The Irish News reports on its front page that Dr Michael Watt, the doctor at the centre of Northern Ireland’s biggest ever patient recall, is no longer employed by Belfast Health and Social Care Trust.
In 2018, about 3,000 patients were recalled as part of an investigation into the work of Dr Watt at Belfast’s Royal Victoria Hospital.
The newspaper says that although “restrictions” were placed on the consultant neurologist in 2017 which prevented him from seeing patients, he continued to be a fully-paid employee.
Dr Watt was suspended from practice last year following a hearing by the Medical Practitioners Tribunal Service.
The newspaper also reports that a victim of paedophile priest Malachy Finegan is taking legal action against Pope Francis and Catholic Church authorities in Ireland.
In 2018, the police set up a dedicated team to investigate the circumstances of child abuse carried out by Fr Finegan.
It followed a BBC Spotlight programme which included a number of allegations of abuse against Fr Finegan.
The former teacher, worked in St Colman’s College in Newry from 1967 to 1976.

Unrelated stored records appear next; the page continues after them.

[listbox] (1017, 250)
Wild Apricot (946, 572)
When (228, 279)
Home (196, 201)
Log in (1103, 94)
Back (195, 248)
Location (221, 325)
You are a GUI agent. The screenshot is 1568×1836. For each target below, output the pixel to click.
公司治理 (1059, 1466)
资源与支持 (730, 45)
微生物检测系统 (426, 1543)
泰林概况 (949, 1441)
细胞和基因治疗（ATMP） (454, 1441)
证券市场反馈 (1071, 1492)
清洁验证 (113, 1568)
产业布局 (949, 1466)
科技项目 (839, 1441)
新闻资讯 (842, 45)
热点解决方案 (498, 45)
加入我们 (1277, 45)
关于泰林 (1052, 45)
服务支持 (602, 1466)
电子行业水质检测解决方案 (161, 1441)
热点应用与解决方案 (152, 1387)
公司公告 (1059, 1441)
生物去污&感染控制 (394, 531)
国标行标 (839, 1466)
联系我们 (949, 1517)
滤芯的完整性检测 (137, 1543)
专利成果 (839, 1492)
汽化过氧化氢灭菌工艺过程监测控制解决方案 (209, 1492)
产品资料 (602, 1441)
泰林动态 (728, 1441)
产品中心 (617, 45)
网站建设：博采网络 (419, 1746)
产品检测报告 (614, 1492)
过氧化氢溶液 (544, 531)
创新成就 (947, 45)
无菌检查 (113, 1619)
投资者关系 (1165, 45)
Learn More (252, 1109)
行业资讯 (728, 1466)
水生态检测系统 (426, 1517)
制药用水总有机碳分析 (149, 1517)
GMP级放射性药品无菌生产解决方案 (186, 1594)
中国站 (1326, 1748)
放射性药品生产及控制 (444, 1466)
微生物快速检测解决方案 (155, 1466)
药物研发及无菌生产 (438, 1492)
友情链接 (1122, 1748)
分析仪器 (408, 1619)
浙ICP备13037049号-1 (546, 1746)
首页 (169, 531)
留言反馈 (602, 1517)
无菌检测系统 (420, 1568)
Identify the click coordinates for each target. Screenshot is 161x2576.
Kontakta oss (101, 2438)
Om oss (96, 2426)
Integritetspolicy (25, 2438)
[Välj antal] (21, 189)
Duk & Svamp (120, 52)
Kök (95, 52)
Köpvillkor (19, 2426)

The newspaper reports that one victim is taking legal action against the Diocese of Dromore, the Archdiocese of Armagh and the Bishop of Rome and Holy See.
The Belfast Telegraph leads with its own survey involving 27 of Northern Ireland’s 32 female MLAs.
It says of those who responded, seven (26%) said they had been sexually harassed during their political career at either council or assembly level.
It adds that 19 MLAs said sexist remarks had been made to their face during their work and 21 said they had experienced sexism or harassment online.
Elsewhere, the newspaper reports the remarks of virologist Dr Connor Bamford who claims Northern Ireland has “probably already tipped over the edge” into a second wave of Covid-19.
It says he also warned that Northern Ireland’s testing capacity does not appear to be adequate.
At the weekend, 398 new positive cases were recorded in Northern Ireland, with almost 1,000 in the past seven days.
The News Letter reports on its front page that the Stormont Health Committee chair has asked to speak with Health Minister Robin Swann.
Sinn Féin’s Colm Gildernew, says that investigations into the deaths of patients at two hospitals as a result of coronavirus must provide answers to the families of those who died.
The News Letter, as well as a number of the other newspapers, carries tributes to the former Belfast Lord Mayor David Cook who has died.
Mr Cook, 77, became the first non-unionist Lord Mayor of Belfast in over a century when he took up the role in 1978.
He was a founding member of the Alliance Party and was elected to its central executive in 1971.
Alliance leader Naomi Long said she was “deeply saddened” by Mr Cook’s death.
“It is because of the vision of people like David Cook and all those who came together to form the Alliance Party that today’s society is able to opt for political representation genuinely focused on working for everyone,” she added.